This guide provides information to educators on the mechanics of the SMART reading program. For more in-depth information on the program concept and supporting research, visit the What We Do section of our site.

To download the Teacher’s Guide to SMART as a PDF, click here.

Volunteers

SMART Site Coordinator

SMART trains and manages one or more volunteers to oversee the program at each site during the school year. Key duties of this Site Coordinator position include: partnering with the principal and teachers to establish a reading schedule; recruiting, scheduling, training, recognizing and coordinating volunteer Readers; acting as a liaison between Readers and teachers; providing site staff with updates on program status; and being on-site when SMART is in session, observing all reading pairs and monitoring safety.
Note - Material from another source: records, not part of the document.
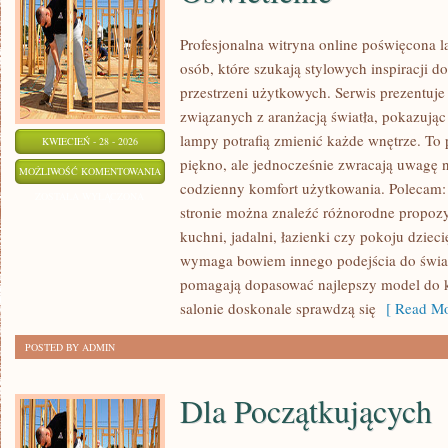
Profesjonalna witryna online poświęcona 
osób, które szukają stylowych inspiracji d
przestrzeni użytkowych. Serwis prezentuje
związanych z aranżacją światła, pokazują
lampy potrafią zmienić każde wnętrze. To p
KWIECIEŃ - 28 - 2026
piękno, ale jednocześnie zwracają uwagę 
OŚWIETLENIE
MOŻLIWOŚĆ KOMENTOWANIA
codzienny komfort użytkowania. Polecam: 
ZOSTAŁA WYŁĄCZONA
stronie można znaleźć różnorodne propozyc
kuchni, jadalni, łazienki czy pokoju dzie
wymaga bowiem innego podejścia do światł
pomagają dopasować najlepszy model do k
salonie doskonale sprawdzą się
[ Read Mo
POSTED BY ADMIN
Dla Początkujących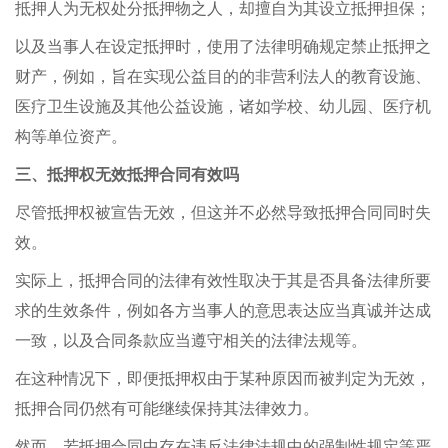
抵押人为无权处分抵押物之人，却擅自为其设立抵押担保；
以及当事人在设定抵押时，使用了法律明确规定禁止抵押之
财产，例如，旨在实现公益目的的非营利法人的教育设施、
医疗卫生设施及其他公益设施，诸如学校、幼儿园、医疗机
构等单位资产。
三、抵押权无效抵押合同有效吗
尽管抵押权被宣告无效，但这并不必然导致抵押合同同时失
效。
实际上，抵押合同的法律有效性取决于其是否具备法律所要
求的生效条件，例如各方当事人的意思表达应当真诚并达成
一致，以及合同条款应当遵守相关的法律法规等。
在这种情况下，即便抵押权由于某种原因而被判定为无效，
抵押合同仍然有可能继续保持其法律效力。
然而，若抵押合同中存在违反法律法规中的强制性规定等严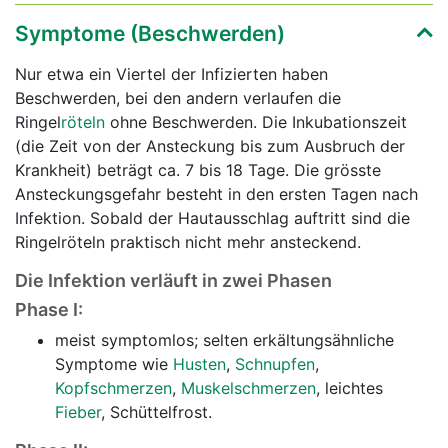
Symptome (Beschwerden)
Nur etwa ein Viertel der Infizierten haben
Beschwerden, bei den andern verlaufen die
Ringel
röteln
ohne Beschwerden. Die Inkubationszeit
(die Zeit von der Ansteckung bis zum Ausbruch der
Krankheit) beträgt ca. 7 bis 18 Tage. Die grösste
Ansteckungsgefahr besteht in den ersten Tagen nach
Infektion. Sobald der Hautausschlag auftritt sind die
Ringelröteln praktisch nicht mehr ansteckend.
Die Infektion verläuft in zwei Phasen
Phase I:
meist symptomlos; selten erkältungsähnliche
Symptome wie
Husten
,
Schnupfen
,
Kopfschmerzen
,
Muskelschmerzen
, leichtes
Fieber
, Schüttelfrost.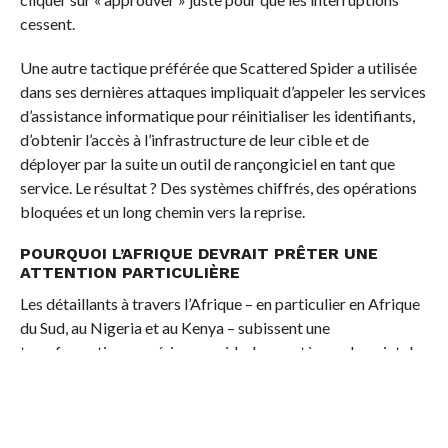
cessent.
Une autre tactique préférée que Scattered Spider a utilisée
dans ses dernières attaques impliquait d’appeler les services
d’assistance informatique pour réinitialiser les identifiants,
d’obtenir l’accès à l’infrastructure de leur cible et de
déployer par la suite un outil de rançongiciel en tant que
service. Le résultat ? Des systèmes chiffrés, des opérations
bloquées et un long chemin vers la reprise.
POURQUOI L’AFRIQUE DEVRAIT PRÊTER UNE
ATTENTION PARTICULIÈRE
Les détaillants à travers l’Afrique – en particulier en Afrique
du Sud, au Nigeria et au Kenya – subissent une
transformation numérique rapide. Les systèmes de point de
vente basés sur le cloud, les plateformes d’inventaire
centralisées et les programmes de fidélité basés sur les
données sont désormais la norme. Mais ces avancées
numériques élargissent également les surfaces d’attaque.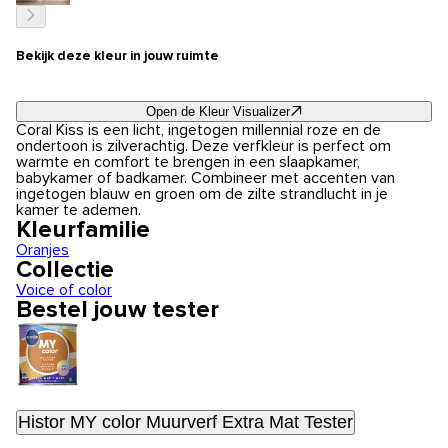
Bekijk deze kleur in jouw ruimte
Open de Kleur Visualizer
Coral Kiss is een licht, ingetogen millennial roze en de
ondertoon is zilverachtig. Deze verfkleur is perfect om
warmte en comfort te brengen in een slaapkamer,
babykamer of badkamer. Combineer met accenten van
ingetogen blauw en groen om de zilte strandlucht in je
kamer te ademen.
Kleurfamilie
Oranjes
Collectie
Voice of color
Bestel jouw tester
Histor MY color Muurverf Extra Mat Tester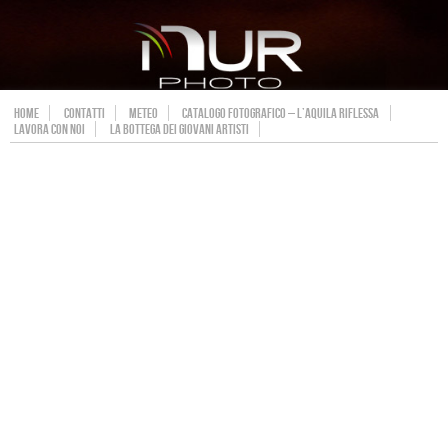
HOME
CONTATTI
METEO
CATALOGO FOTOGRAFICO – L’AQUILA RIFLESSA
LAVORA CON NOI
LA BOTTEGA DEI GIOVANI ARTISTI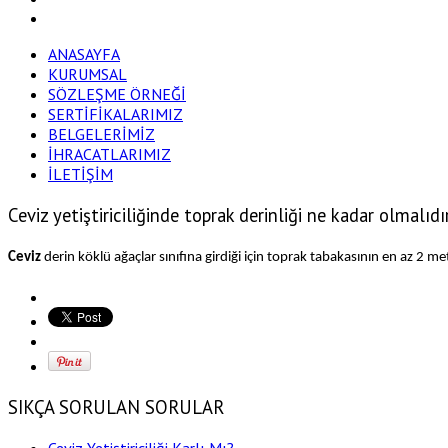
ANASAYFA
KURUMSAL
SÖZLEŞME ÖRNEĞİ
SERTİFİKALARIMIZ
BELGELERİMİZ
İHRACATLARIMIZ
İLETİŞİM
Ceviz yetiştiriciliğinde toprak derinliği ne kadar olmalıdı
Ceviz
derin köklü ağaçlar sınıfına girdiği için toprak tabakasının en az 2 met
SIKÇA SORULAN SORULAR
Ceviz Yetiştiriciliği Karlı Mı?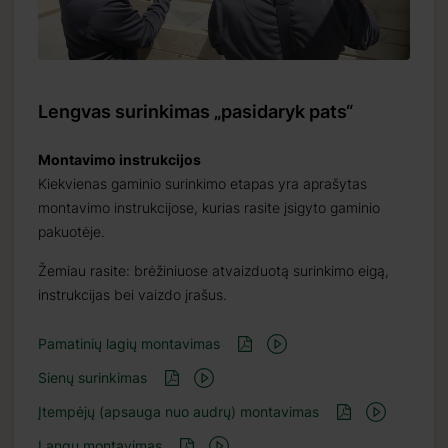
Lengvas surinkimas „pasidaryk pats“
Montavimo instrukcijos
Kiekvienas gaminio surinkimo etapas yra aprašytas
montavimo instrukcijose, kurias rasite įsigyto gaminio
pakuotėje.
Žemiau rasite: brėžiniuose atvaizduotą surinkimo eigą,
instrukcijas bei vaizdo įrašus.
Pamatinių lagių montavimas
Sienų surinkimas
Įtempėjų (apsauga nuo audrų) montavimas
Langų montavimas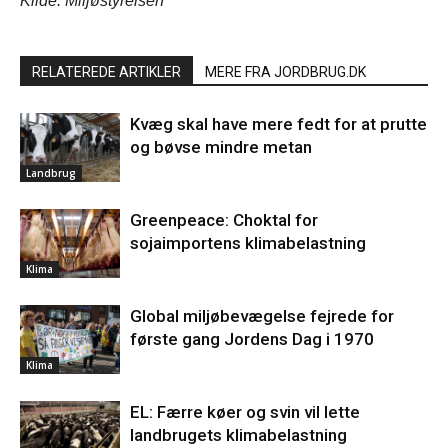
Kilde: Miljøstyrelsen
RELATEREDE ARTIKLER
MERE FRA JORDBRUG.DK
Kvæg skal have mere fedt for at prutte
og bøvse mindre metan
Landbrug
Greenpeace: Choktal for
sojaimportens klimabelastning
Klima
Global miljøbevægelse fejrede for
første gang Jordens Dag i 1970
Klima
EL: Færre køer og svin vil lette
landbrugets klimabelastning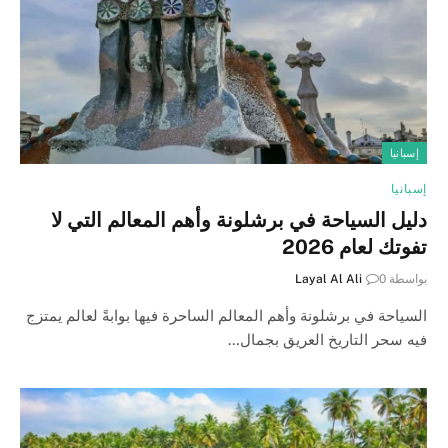
إسبانيا
إسبانيا
دليل السياحة في برشلونة وأهم المعالم التي لا
تفوتك لعام 2026
بواسطة
0
Layal Al Ali
السياحة في برشلونة وأهم المعالم الساحرة فيها بوابةً لعالم يمتزج
فيه سحر التاريخ العريق بجمال…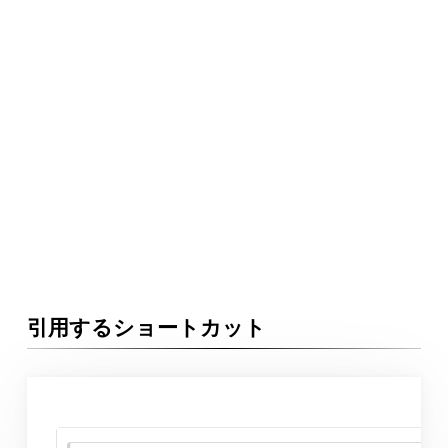
引用するショートカット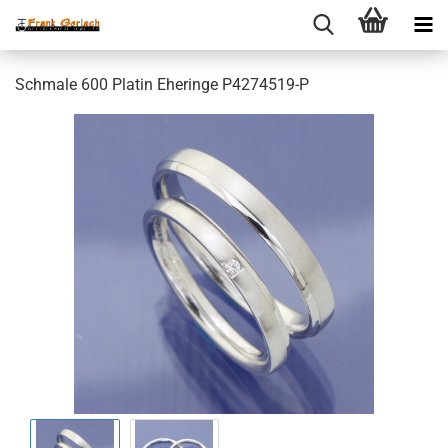
Schmale 600 Platin Eheringe P4274519-P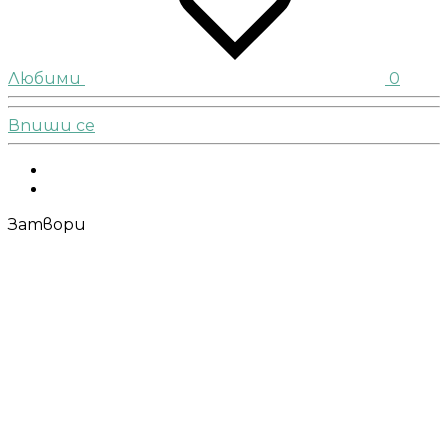
Любими
0
Впиши се
Facebook
Instagram
Затвори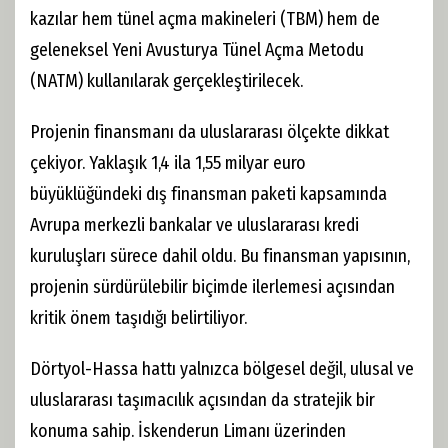
kazılar hem tünel açma makineleri (TBM) hem de
geleneksel Yeni Avusturya Tünel Açma Metodu
(NATM) kullanılarak gerçekleştirilecek.
Projenin finansmanı da uluslararası ölçekte dikkat
çekiyor. Yaklaşık 1,4 ila 1,55 milyar euro
büyüklüğündeki dış finansman paketi kapsamında
Avrupa merkezli bankalar ve uluslararası kredi
kuruluşları sürece dahil oldu. Bu finansman yapısının,
projenin sürdürülebilir biçimde ilerlemesi açısından
kritik önem taşıdığı belirtiliyor.
Dörtyol-Hassa hattı yalnızca bölgesel değil, ulusal ve
uluslararası taşımacılık açısından da stratejik bir
konuma sahip. İskenderun Limanı üzerinden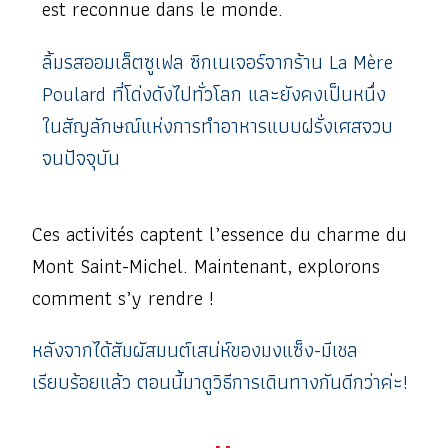
est reconnue dans le monde.
ลิ้มรสออมเล็ตซูเฟล ซิกเนเจอร์จากร้าน La Mère
Poulard ที่โด่งดังไปทั่วโลก และยังคงเป็นหนึ่ง
ในสัญลักษณ์แห่งการทำอาหารแบบฝรั่งเศสจวบ
จนปัจจุบัน
Ces activités captent l’essence du charme du
Mont Saint-Michel. Maintenant, explorons
comment s’y rendre !
หลังจากได้สัมผัสมนต์เสน่ห์ของมงแซ็ง-มีเชล
เรียบร้อยแล้ว ตอนนี้มาดูวิธีการเดินทางกันดีกว่าค่ะ!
Regular communication with Site Coordinators and/or SMART staff is necessary to ensure smooth program delivery and implementation. Teachers contact the Site Coordinator with questions, changes to classroom schedules, student progress, concerns, etc.


Volunteer Readers

Volunteer Readers are recruited and trained by SMART to read with the PreK through third-grade children who are selected by their teachers. They give their time and share their enthusiasm for books and reading in order to promote children’s literacy. SMART actively recruits Readers within local and school communities. Volunteers are recruited and trained throughout the program year. School staff members are encouraged to help to spread the word about the need for volunteers and let the Site Coordinator know of any potential volunteer sources.


Volunteer Screening

Each potential volunteer must pass a nationwide criminal background check as part of SMART’s application process, and background checks are repeated every three years. Applicants under the age of 18 submit two letters of recommendation from people who are not relatives. If a concern arises about a volunteer’s suitability at any point during the program year, the SMART manager will address the situation.


Volunteer Absences

Only substitutes who have been trained and have cleared criminal background checks may cover during a Site Coordinator absence; the substitute is often a volunteer Reader at the site. Only Readers who have cleared criminal background checks can substitute for scheduled Readers. In some schools, the principal approves fifth- through eighth- grade students to occasionally substitute when SMART Readers are absent. These Junior Readers are selected by their teachers.

Books

SMART provides books to be read during the program, and for participating students to take home and keep. Each regularly scheduled student takes home up to two books per month, and substitute students receive books to take home if they attend SMART on book giveaway days. All books read in the program are screened by SMART; holiday, religious and “issue-oriented” books are not read in the program.

Selecting Students

SMART is not intended to be a teaching or tutoring program, but rather a fun and positive environment for children to practice reading. The Site Coordinator provides teachers with selection criteria and asks them to select students to participate in SMART, prioritizing their lists according to who could benefit the most from the program. Students are scheduled as volunteers become available; selected students who are not initially paired with Readers can participate as substitute students until more Readers join the program.

Student Permission Slips

The Site Coordinator provides teachers with permission slips for all selected students. Each regularly scheduled and substitute student needs to have a permission slip, signed by a parent or guardian, on file. The Site Coordinator depends on teachers to assist in distributing and obtaining signed permission slips. In some cases, several permission slips may need to be sent home before a signed permission slip is received.

Student Information

The Site Coordinator also asks teachers to complete a Student Information form for each selected student. These forms provide volunteers with helpful information about students and their stages of literacy development.

Scheduling

Scheduling is crucial to the success of the SMART program. The Site Coordinator has the challenging task of balancing the needs and requirements of the students, teachers, school and Readers. Ideally, each SMART student is available to leave the classroom for 30 minutes, two days per week from mid-October (or when the student is paired with a volunteer) through mid-May. Whenever possible, students should be scheduled during the same 30-minute reading session on both program days (ex: 10-10:30am on Mondays and Wednesdays). Usually, students are not available to come to SMART during portions of the literacy or math blocks, specials, recess, lunch, core instruction time, etc. These restricted times vary by school.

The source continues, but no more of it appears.